Train an agent with the DQN algorithm to navigate a virtual world and collect as many yellow bananas as possible while avoiding blue bananas.
Reward: of +1 is provided for collecting a yellow banana, and a reward of -1 is provided for collecting a blue banana. Thus, the goal of the agent is to collect as many yellow bananas as possible while avoiding blue bananas.
State: has 37 dimensions and contains the agent's velocity, along with ray-based perception of objects around agent's forward direction. Given this information, the agent has to learn how to best select actions.

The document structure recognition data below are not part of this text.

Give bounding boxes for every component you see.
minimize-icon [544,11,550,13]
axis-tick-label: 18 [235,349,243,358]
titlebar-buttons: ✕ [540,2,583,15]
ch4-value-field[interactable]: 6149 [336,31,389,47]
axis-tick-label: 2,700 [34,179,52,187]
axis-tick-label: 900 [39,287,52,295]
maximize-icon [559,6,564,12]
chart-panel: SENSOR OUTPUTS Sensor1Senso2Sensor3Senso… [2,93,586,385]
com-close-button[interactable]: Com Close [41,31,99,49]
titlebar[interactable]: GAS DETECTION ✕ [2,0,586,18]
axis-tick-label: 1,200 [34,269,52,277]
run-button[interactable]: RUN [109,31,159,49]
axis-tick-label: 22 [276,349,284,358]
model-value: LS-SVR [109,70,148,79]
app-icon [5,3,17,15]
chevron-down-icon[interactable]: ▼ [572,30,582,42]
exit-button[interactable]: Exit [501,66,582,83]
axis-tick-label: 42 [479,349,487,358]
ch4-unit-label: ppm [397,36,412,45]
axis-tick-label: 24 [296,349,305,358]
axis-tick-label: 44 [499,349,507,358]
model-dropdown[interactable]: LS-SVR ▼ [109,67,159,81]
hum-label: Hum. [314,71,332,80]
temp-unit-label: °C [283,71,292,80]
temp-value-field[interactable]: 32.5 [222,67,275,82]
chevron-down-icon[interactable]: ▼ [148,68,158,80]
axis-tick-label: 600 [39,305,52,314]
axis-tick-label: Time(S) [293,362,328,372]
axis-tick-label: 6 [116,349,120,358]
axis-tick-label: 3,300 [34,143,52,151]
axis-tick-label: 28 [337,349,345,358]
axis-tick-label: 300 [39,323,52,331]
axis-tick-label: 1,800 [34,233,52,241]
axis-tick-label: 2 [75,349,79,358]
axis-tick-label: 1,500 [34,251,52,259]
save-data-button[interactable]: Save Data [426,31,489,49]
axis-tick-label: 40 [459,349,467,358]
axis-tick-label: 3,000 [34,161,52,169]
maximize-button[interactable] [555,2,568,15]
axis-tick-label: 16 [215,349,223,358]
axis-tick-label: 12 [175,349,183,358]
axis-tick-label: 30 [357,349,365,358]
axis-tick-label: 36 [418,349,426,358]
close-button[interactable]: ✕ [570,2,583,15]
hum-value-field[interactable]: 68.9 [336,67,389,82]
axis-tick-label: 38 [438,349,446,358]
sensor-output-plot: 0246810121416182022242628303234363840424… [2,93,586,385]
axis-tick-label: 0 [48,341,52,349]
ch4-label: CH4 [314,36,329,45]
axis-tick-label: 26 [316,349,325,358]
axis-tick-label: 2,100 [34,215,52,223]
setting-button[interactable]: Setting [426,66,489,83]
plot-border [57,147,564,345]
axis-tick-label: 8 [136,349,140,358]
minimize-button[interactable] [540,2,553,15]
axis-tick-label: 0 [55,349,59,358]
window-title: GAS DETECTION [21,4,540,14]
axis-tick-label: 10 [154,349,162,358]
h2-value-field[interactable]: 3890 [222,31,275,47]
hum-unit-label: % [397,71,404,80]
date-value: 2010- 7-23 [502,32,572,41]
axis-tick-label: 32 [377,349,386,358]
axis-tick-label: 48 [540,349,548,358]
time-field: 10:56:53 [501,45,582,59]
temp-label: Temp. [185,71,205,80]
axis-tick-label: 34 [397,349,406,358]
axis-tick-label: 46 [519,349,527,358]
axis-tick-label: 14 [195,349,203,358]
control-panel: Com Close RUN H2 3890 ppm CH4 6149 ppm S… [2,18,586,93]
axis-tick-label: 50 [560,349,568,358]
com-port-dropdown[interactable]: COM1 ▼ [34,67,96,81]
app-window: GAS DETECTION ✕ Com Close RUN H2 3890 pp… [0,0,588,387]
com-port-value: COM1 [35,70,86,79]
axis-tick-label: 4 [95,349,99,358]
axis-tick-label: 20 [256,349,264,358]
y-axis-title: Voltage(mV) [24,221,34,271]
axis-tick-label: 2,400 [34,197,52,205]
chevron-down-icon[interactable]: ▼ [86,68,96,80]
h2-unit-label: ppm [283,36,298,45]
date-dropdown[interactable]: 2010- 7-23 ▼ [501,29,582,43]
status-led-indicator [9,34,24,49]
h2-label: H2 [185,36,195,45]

Excerpt from cf. iandanforth
The state space has 37 dimensions and contains the agent's velocity,
along with ray-based perception of objects around agent's forward direction.
Ray Perception (35)
7 rays projecting from the agent at the following angles (and returned in this order):
[20, 90, 160, 45, 135, 70, 110] # 90 is directly in front of the agent
Ray (5)
Each ray is projected into the scene.
If it encounters one of four detectable objects the value at that position in the array is set to 1.
Finally there is a distance measure which is a fraction of the ray length.
[Banana, Wall, BadBanana, Agent, Distance]
example
[0, 1, 1, 0, 0.2]
There is a BadBanana detected 20% of the way along the ray and a wall behind it.
Velocity of Agent (2)
Left/right velocity (usually near 0)
Forward/backward velocity (0-11.2)
Actions: are four and discrete, corresponding to:
0
- move forward.1
- move backward.2
- turn left.3
- turn right.
Termination: after 300 time steps.
The task is discounted and episodic, and in order to solve the environment, the agent must get an average score of +13 over 100 consecutive episodes.
- Clone the repository
git clone https://github.com/plopd/navigation.git
cd navigation
-
Create and activate a new environment with Python 3.6.
- Linux or Mac:
conda create --name navigation python=3.6 source activate navigation
- Windows:
conda create --name navigation python=3.6 activate navigation
-
Clone and install the openai-gym repository
cd ..
git clone https://github.com/openai/gym.git
cd gym
pip install -e .
- Create an IPython kernel for the
navigation
environment.
python -m ipykernel install --user --name navigation --display-name "navigation"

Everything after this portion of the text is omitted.